The contention that the statute itself treats of two separate and well defined subjects is not tenable. It is said that the first three sections of the act relate to the “manufacture and use of explosives for illegal purposes, ” while the four remaining sections relate to “the manufacturing, sale and transportation of explosives for legitimate purposes.” It is therefore claimed that the former should properly be found in the Criminal Code, and are not germane to the other sections of the act, which are mere police regulations. The general subject of the statute is the manufacture, transportation, use and sale of explosives, and it can not be said, because one section provides for a license or permit to be obtained for their manufacture, and another prohibits the storing of explosives within a certain distance of inhabited dwellings, and another punishes fraudulent acts to procure the transportation of explosives in public conveyances, that still another section or other sections making it unlawful to manufacture or procure such explosives with the intent to use the same for unlawful destruction of life or property, and affixing a penalty therefor, would not be ’within the same general subject of legislation. It can no more be said that the prohibition, under a penalty, against storing explosives in dangerous proximity to a dwelling, is a police regulation, than that a like prohibition against manufacturing or procuring the same for an unlawful use or purpose is a police regulation. All of the provisions of the apt are within the subject expressed in the title, and are germane to each other and to the general scope and purpose of the act.

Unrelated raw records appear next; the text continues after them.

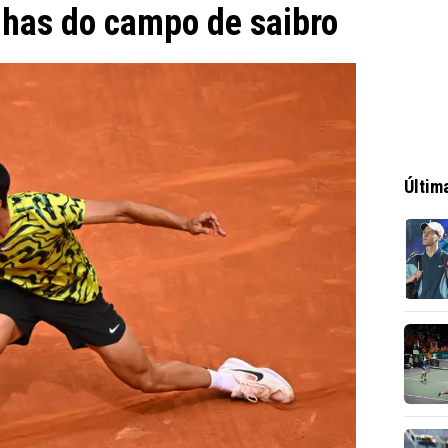
inhas do campo de saibro
Últim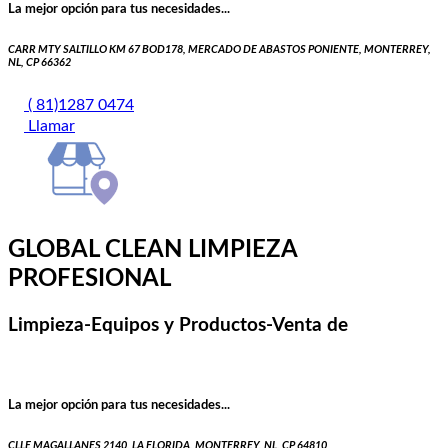
La mejor opción para tus necesidades...
CARR MTY SALTILLO KM 67 BOD178, MERCADO DE ABASTOS PONIENTE, MONTERREY,
NL, CP 66362
( 81)1287 0474
Llamar
GLOBAL CLEAN LIMPIEZA
PROFESIONAL
Limpieza-Equipos y Productos-Venta de
La mejor opción para tus necesidades...
CLLE MAGALLANES 2140, LA FLORIDA, MONTERREY, NL, CP 64810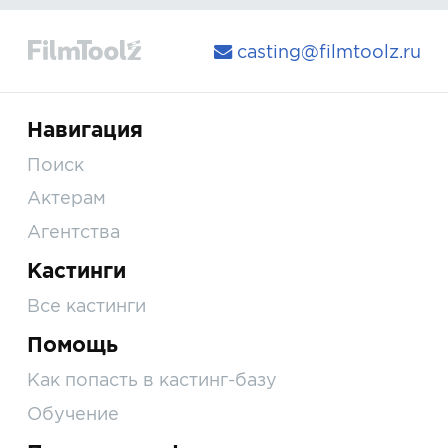
casting@filmtoolz.ru
Навигация
Поиск
Актерам
Агентства
Кастинги
Все кастинги
Помощь
Как попасть в кастинг-базу
Обучение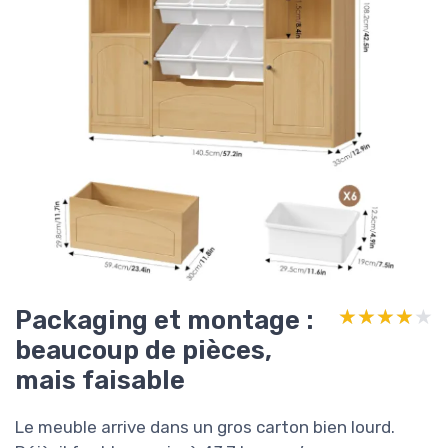
Packaging et montage :
★★★★★
★★★★★
beaucoup de pièces,
mais faisable
Le meuble arrive dans un gros carton bien lourd.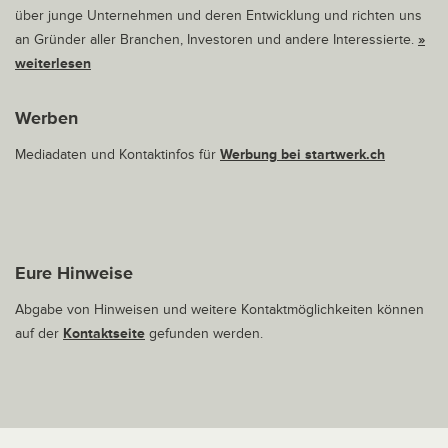
über junge Unternehmen und deren Entwicklung und richten uns
an Gründer aller Branchen, Investoren und andere Interessierte.
»
weiterlesen
Werben
Mediadaten und Kontaktinfos für
Werbung bei startwerk.ch
Eure Hinweise
Abgabe von Hinweisen und weitere Kontaktmöglichkeiten können
auf der
Kontaktseite
gefunden werden.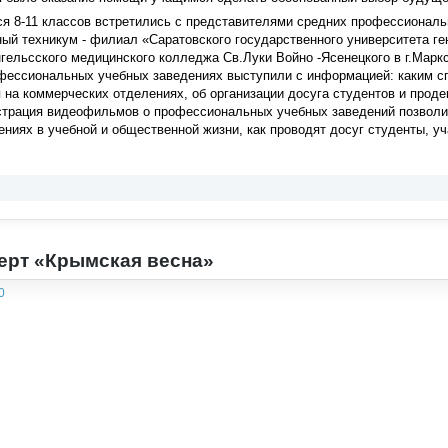
я 8-11 классов встретились с представителями средних профессиональ
ый техникум - филиал «Саратовского государственного университета ген
гельсского медицинского колледжа Св.Луки Войно -Ясенецкого в г.Марк
фессиональных учебных заведениях выступили с информацией: каким сп
 на коммерческих отделениях, об организации досуга студентов и про
страция видеофильмов о профессиональных учебных заведений позволил
ениях в учебной и общественной жизни, как проводят досуг студенты, уч
ерт «Крымская весна»
0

It is next claimed, that the sections of the statute under which this indictment was prosecuted are not sufficiently definite to authorize imprisonment in the penitentiary. Section 1 of the act provides, that whoever shall be guilty of the acts therein denounced, “shall be deemed guilty of a felony, and upon conviction thereof shall be punished by imprisonment for a term of not less than five years nor more than twenty-five years. ” It is urged, that as it is not stated the imprisonment shall be in the penitentiary, and the statute is highly penal, ' and requires strict construction, a sentence thereunder to the penitentiary can not be sustained. We are,not prepared to adopt this view. The offense is by the act declared to be a felony. A felony is by the Criminal Code of the State declared to be an offense punishable by death or confinement in the penitentiary. While the legislature undoubtedly may provide for the punishment of misdemeanors by imprisonment in the penitentiary, and undoubtedly might, if they saw proper, punish felonies otherwise than by imprisonment in the penitentiary, yet there is nothing in these sections of the act which indicates an intention to do the latter. Applying the well known rule that a criminal statute is to be strictly construed, and that nothing is to be taken by intendment or implication against the accused beyond the literal and obvious meaning of the statute, it is nevertheless clear, we think, when this statute is considered in connection with the general Criminal Code, which it must be presumed the legislature had in contemplation when passing it, the punishment to be inflicted for violation of said sections of the act is by imprisonment in the penitentiary.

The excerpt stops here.